Instantly share code, notes, and snippets.

@noamross
Last active October 27, 2020 13:13
Show Gist options
  • Star 3 You must be signed in to star a gist
  • Fork 0 You must be signed in to fork a gist
  • Save noamross/1347b90da474be0b7e68308ea7ee7d10 to your computer and use it in GitHub Desktop.
Save noamross/1347b90da474be0b7e68308ea7ee7d10 to your computer and use it in GitHub Desktop.
A quick greedy algorithm to partition unequal-sized groups into near-equal shards
#' Function to partition unequal sized groups into shards of similar size.
#'
#' Based on the greedy algorithm described in [The Wikipedia article on the
#' the partitioning problem](https://en.wikipedia.org/wiki/Partition_problem#The_greedy_algorithm)
#'
#' @param groups_vector An integer vector of group ids, such as a group ID
#' column in a data frame
#' @param n_shards The number of shards to split groups up into
#' @examples
#' n_groups <- 200
#' groups_vector <- sample.int(n_groups, size = 3000000,
#' replace = TRUE, prob = runif(n_groups))

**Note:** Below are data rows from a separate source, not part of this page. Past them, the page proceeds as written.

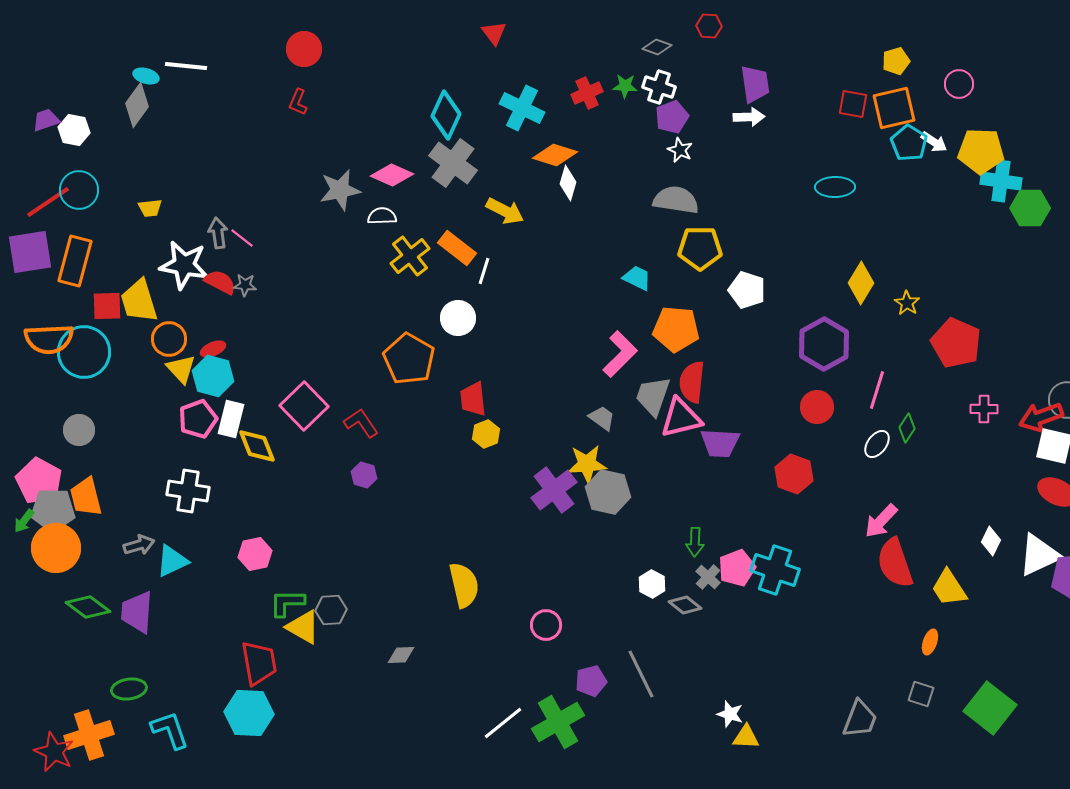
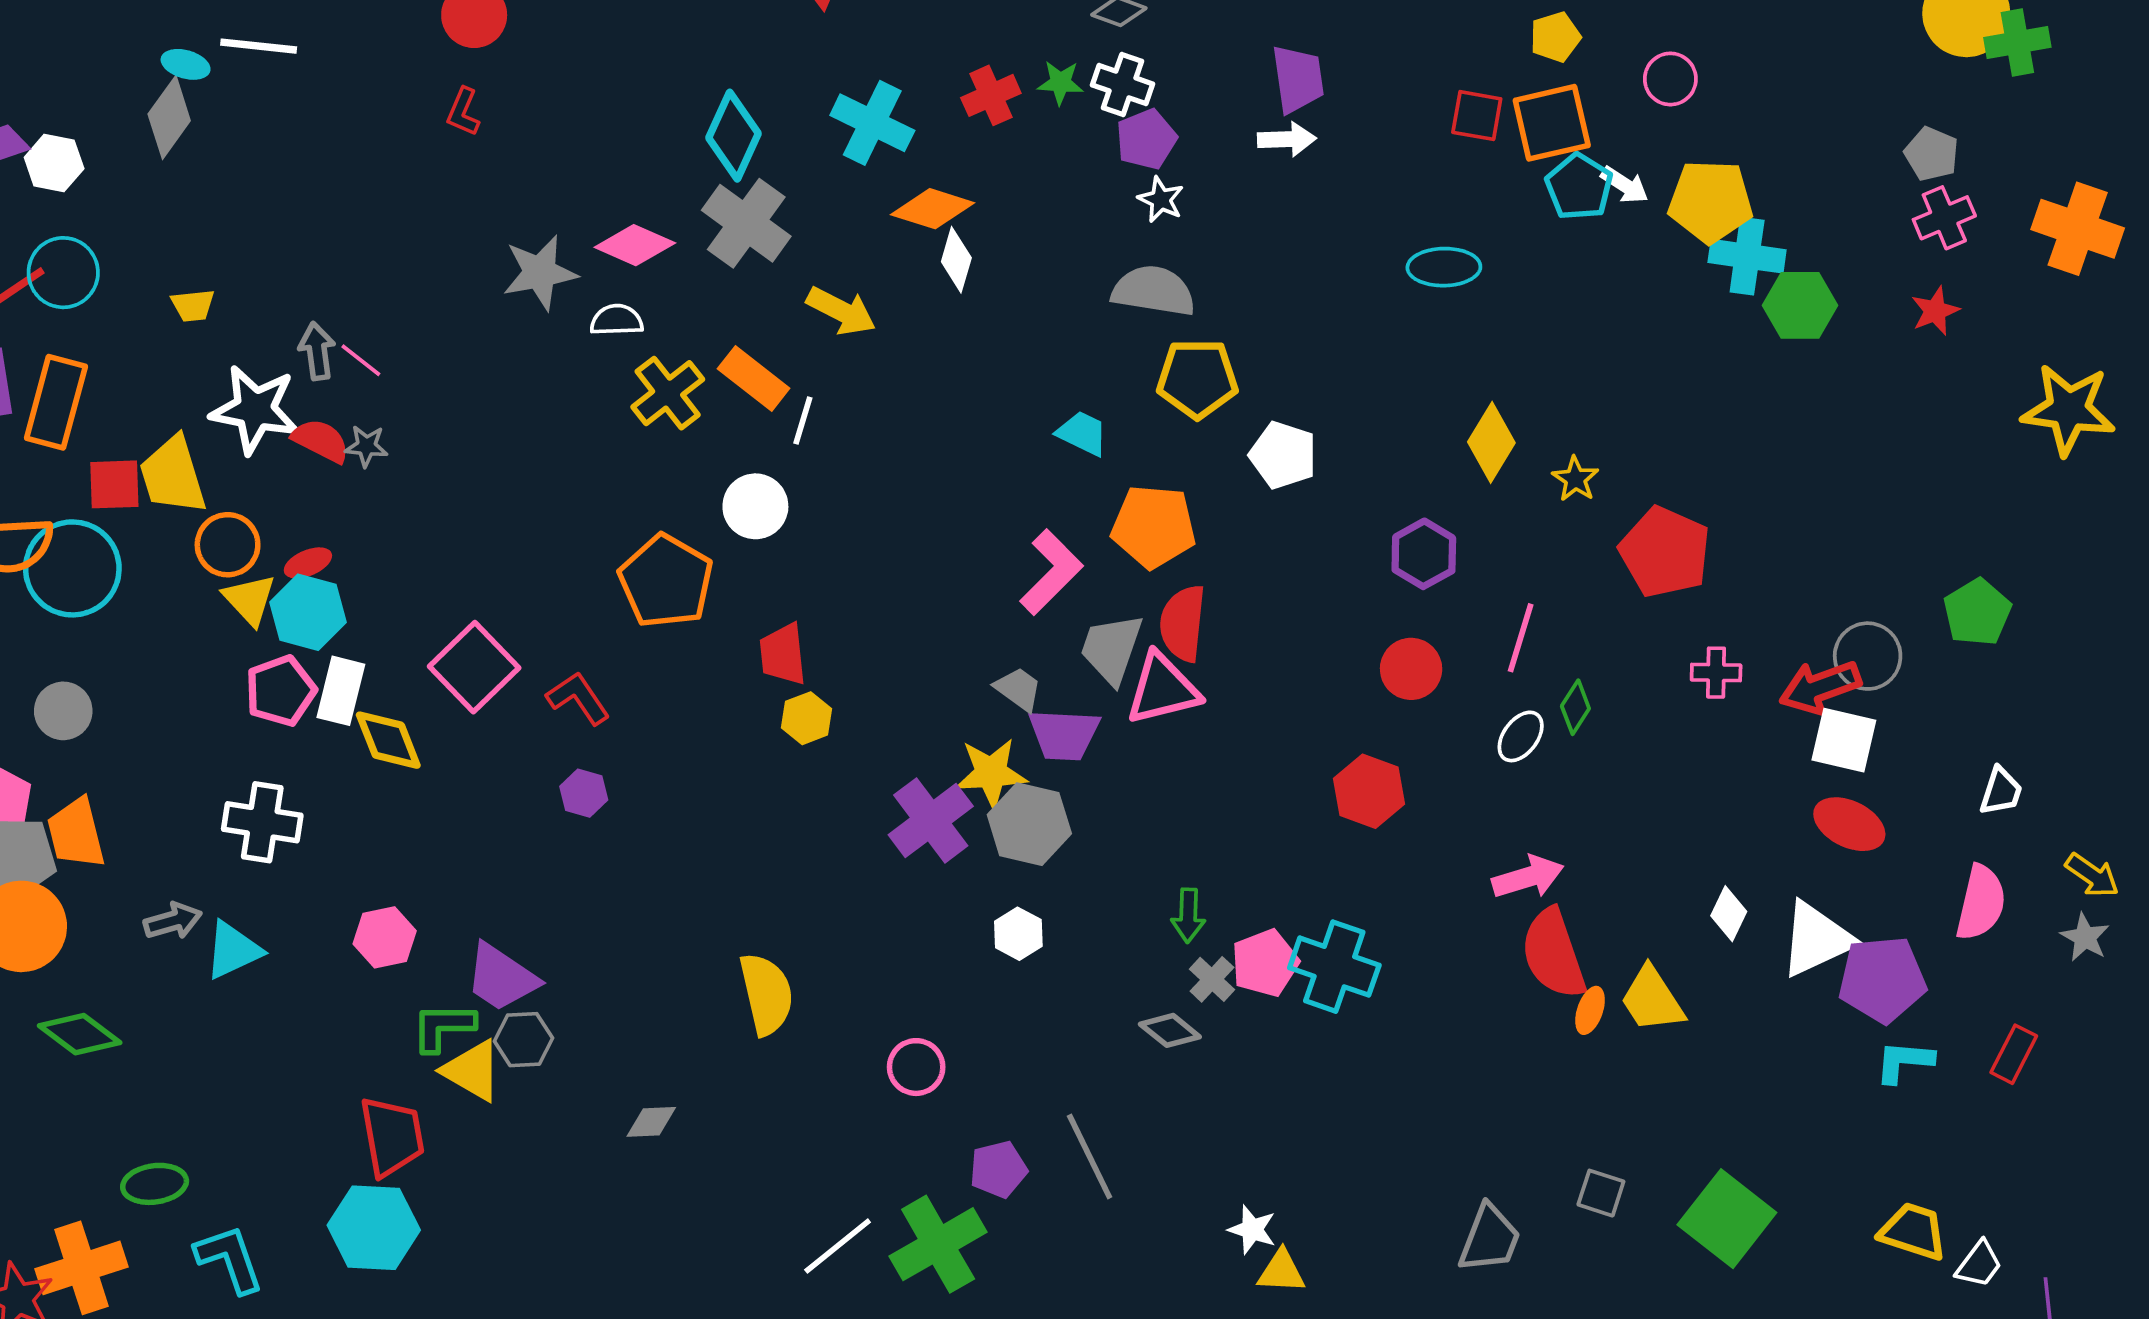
purple hexagon: (824, 344) -> (1424, 554), size x0.7
purple trapezoid: (720, 443) -> (1064, 735), moved
pink arrow: (881, 521) -> (1528, 877), turned -150
white hexagon: (652, 584) -> (1018, 934), moved
purple trapezoid: (137, 612) -> (502, 978), moved, turned -60
orange ellipse: (930, 642) -> (1590, 1010), moved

#' time <- system.time(p <- partition(groups_vector, n_shards = 10))
#' p$shard_sums
#' p$assigned_shards
#' time
#' \dontrun{\donttest{
#' # Add a shard column to a data frame with a group integer column with
#' dplyr::mutate(df, shard = partition(group)$assigned_shards[group])
#' }}
partition <- function(groups_vector, n_shards) {
stopifnot(is.integer(groups_vector))
group_sizes <- sort(table(groups_vector), decreasing = TRUE)
n_groups <- length(group_sizes)
stopifnot(n_groups > n_shards)
assigned_shards <- rep(NA_integer_, length(group_sizes))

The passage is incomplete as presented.